The difference can be seen when the daemon dies unexpectedly or is killed not through the init scripts: systemd then still considers the system as running and "start" does not start the daemon again and "status" still returns 0 as the service is still considered active. This breaks all kind of scripts which use "status" to check the state of services.
For legacy init scripts the "systemd-sysv-generator" generates systemd service units in /run/systemd/generator.late/. The logic for "RemainAfterExit" is very simple, namely it is set to "yes" if a line with "# pidfile: /..." is found.
As such add that line to all legacy init scripts to create a better systemd service unit.

Another problem is that some services were converted to systemd already, namely:
 /lib/systemd/system/cron.service
 /lib/systemd/system/openbsd-initd.service
The shadow our modified System V init scripts, which are as such no longer used. Instead of adding that line, they were dropped as the only modification was added UCRV */autostart support, which was moved to a systemd specific mechanism by Bug #43470.

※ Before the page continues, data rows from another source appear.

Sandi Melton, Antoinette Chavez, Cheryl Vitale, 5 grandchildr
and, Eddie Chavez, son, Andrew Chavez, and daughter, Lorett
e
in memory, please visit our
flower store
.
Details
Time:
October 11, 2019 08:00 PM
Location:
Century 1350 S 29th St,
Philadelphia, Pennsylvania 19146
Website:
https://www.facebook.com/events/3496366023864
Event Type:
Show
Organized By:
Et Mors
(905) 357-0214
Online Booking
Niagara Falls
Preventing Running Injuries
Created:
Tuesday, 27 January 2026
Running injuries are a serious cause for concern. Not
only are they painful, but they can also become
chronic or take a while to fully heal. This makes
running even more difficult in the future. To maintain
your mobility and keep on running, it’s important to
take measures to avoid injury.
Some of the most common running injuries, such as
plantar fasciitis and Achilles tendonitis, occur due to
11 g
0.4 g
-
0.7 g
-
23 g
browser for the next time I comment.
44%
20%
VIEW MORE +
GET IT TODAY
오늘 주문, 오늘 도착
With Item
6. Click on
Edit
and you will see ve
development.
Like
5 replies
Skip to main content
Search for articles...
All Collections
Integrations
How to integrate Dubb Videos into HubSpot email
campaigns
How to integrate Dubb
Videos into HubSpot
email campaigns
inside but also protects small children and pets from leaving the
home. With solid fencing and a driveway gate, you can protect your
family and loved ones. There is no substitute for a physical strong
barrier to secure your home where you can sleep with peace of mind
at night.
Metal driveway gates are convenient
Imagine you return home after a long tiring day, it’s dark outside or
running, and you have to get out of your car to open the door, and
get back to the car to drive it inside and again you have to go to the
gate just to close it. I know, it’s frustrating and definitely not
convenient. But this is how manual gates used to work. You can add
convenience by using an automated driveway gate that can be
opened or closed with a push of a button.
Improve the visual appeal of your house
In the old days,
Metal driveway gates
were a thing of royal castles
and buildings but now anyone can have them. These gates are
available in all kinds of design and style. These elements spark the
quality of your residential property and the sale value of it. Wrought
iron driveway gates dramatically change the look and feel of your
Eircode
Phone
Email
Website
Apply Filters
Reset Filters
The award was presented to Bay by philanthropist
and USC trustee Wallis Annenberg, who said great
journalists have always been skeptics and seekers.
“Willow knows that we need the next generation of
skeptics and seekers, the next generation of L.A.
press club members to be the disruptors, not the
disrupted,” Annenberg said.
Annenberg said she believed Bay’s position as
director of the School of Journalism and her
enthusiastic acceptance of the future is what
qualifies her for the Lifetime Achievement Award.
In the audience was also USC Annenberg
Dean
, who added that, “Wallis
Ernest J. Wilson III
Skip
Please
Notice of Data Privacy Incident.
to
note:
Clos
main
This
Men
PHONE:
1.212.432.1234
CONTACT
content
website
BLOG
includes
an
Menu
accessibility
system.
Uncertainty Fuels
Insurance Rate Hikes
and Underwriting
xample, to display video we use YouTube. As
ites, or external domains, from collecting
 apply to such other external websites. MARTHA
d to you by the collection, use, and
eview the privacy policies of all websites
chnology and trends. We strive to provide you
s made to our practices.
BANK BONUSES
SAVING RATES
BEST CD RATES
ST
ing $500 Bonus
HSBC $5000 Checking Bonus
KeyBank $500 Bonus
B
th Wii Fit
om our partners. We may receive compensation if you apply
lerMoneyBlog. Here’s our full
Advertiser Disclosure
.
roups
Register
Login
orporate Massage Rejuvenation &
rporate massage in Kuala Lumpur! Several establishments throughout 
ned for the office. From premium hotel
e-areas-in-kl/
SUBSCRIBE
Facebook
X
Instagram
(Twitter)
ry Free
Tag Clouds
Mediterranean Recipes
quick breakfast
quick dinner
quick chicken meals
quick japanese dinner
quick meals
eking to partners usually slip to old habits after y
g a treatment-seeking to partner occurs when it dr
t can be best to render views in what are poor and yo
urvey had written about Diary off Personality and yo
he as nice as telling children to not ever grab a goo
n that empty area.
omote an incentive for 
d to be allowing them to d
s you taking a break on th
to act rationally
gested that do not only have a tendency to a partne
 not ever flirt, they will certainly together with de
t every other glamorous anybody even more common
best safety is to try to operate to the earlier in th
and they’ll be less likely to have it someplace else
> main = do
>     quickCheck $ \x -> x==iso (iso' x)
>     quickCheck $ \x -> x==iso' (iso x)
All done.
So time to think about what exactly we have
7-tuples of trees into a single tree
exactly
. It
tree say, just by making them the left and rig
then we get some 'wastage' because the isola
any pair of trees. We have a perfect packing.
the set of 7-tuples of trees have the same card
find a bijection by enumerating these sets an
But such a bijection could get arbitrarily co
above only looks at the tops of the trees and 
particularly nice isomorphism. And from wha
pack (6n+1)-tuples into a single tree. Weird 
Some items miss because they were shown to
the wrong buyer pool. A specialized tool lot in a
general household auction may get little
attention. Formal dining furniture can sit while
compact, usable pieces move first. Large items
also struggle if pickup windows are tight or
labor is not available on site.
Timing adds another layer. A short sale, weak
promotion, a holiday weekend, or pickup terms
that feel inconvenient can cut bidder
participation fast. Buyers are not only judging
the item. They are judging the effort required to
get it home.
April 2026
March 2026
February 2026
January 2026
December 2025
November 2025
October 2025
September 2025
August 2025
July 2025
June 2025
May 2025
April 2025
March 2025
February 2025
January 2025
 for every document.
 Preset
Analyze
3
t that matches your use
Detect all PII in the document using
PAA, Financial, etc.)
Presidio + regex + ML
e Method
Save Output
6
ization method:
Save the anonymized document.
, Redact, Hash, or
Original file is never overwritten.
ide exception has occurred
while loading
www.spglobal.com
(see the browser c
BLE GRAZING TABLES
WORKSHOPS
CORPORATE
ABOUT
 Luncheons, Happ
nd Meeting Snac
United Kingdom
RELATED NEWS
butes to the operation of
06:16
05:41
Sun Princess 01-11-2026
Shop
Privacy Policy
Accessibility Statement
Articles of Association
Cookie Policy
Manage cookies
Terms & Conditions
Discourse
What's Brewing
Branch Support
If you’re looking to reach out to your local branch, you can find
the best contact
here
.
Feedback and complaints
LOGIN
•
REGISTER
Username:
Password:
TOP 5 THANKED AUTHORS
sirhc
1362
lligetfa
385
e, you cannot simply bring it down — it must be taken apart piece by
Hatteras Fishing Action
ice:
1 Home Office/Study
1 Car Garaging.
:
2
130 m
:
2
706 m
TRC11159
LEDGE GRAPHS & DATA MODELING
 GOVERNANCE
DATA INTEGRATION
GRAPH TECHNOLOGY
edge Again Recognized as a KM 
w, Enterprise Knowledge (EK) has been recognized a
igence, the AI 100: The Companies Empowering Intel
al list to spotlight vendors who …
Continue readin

r77807 | Bug #43874: Work-around diverted univention-service needed by systemd
r77796 | Bug #43874 pxe: track pidfile
r77795 | Bug #43874 runit: track pidfile
r77805 | Bug #43874 base: track pidfile
r77804 | Bug #43874 base: Handle UCRV */autostart through systemd
...

Package: univention-runit
Version: 8.0.0-7A~4.2.0.201703151914

Package: univention-net-installer
Version: 10.0.0-3A~4.2.0.201703151954

Package: univention-samba
Version: 11.0.1-5A~4.2.0.201703152005

Package: univention-management-console
Version: 9.0.64-1A~4.2.0.201703151936

Package: univention-postgrey
Version: 5.0.0-2A~4.2.0.201703151927

Package: univention-mail-dovecot
Version: 3.0.0-3A~4.2.0.201703151924

Package: univention-mail-postfix
Version: 11.0.0-4A~4.2.0.201703151926

Package: univention-s4-connector
Version: 11.0.6-11A~4.2.0.201703152003

Package: univention-ad-connector
Version: 11.0.6-7A~4.2.0.201703151942

Package: univention-docker
Version: 2.0.0-5A~4.2.0.201703151915

Package: univention-nagios
Version: 10.0.1-2A~4.2.0.201703151941

Package: univention-novnc
Version: 1.0.0-5A~4.2.0.201703152012

Package: univention-base-files
Version: 6.0.0-11A~4.2.0.201703160819

Package: univention-heimdal
Version: 10.0.0-7A~4.2.0.201703161137

Package: univention-samba4
Version: 6.0.9-9A~4.2.0.201703161139
Comment 2 Janek Walkenhorst univentionstaff 2017-03-19 20:11:34 CET
(In reply to Philipp Hahn from comment #1)
> r77807 | Bug #43874: Work-around diverted univention-service needed by
> systemd
OK
> r77796 | Bug #43874 pxe: track pidfile
OK
> r77795 | Bug #43874 runit: track pidfile
OK
> r77805 | Bug #43874 base: track pidfile
OK
> r77804 | Bug #43874 base: Handle UCRV */autostart through systemd
OK
Comment 3 Stefan Gohmann univentionstaff 2017-04-04 18:29:37 CEST
UCS 4.2 has been released:
 https://docs.software-univention.de/release-notes-4.2-0-en.html
 https://docs.software-univention.de/release-notes-4.2-0-de.html

If this error occurs again, please use "Clone This Bug".